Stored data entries
------------------------------

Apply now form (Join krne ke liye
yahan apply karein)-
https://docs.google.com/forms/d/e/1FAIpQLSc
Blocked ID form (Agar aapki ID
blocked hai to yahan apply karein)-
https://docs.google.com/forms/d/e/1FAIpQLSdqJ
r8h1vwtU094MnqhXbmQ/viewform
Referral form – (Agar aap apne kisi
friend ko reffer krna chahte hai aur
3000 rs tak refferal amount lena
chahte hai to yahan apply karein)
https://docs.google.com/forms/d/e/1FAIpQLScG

------------------------------

> **Work to complete**
Write out the lines above, starting at the line that contains "Referral form – (Agar aap apne kisi" and ending with the final line, and nothing else; copy them exactly.

> **Exercise solution**
Referral form – (Agar aap apne kisi
friend ko reffer krna chahte hai aur
3000 rs tak refferal amount lena
chahte hai to yahan apply karein)
https://docs.google.com/forms/d/e/1FAIpQLScG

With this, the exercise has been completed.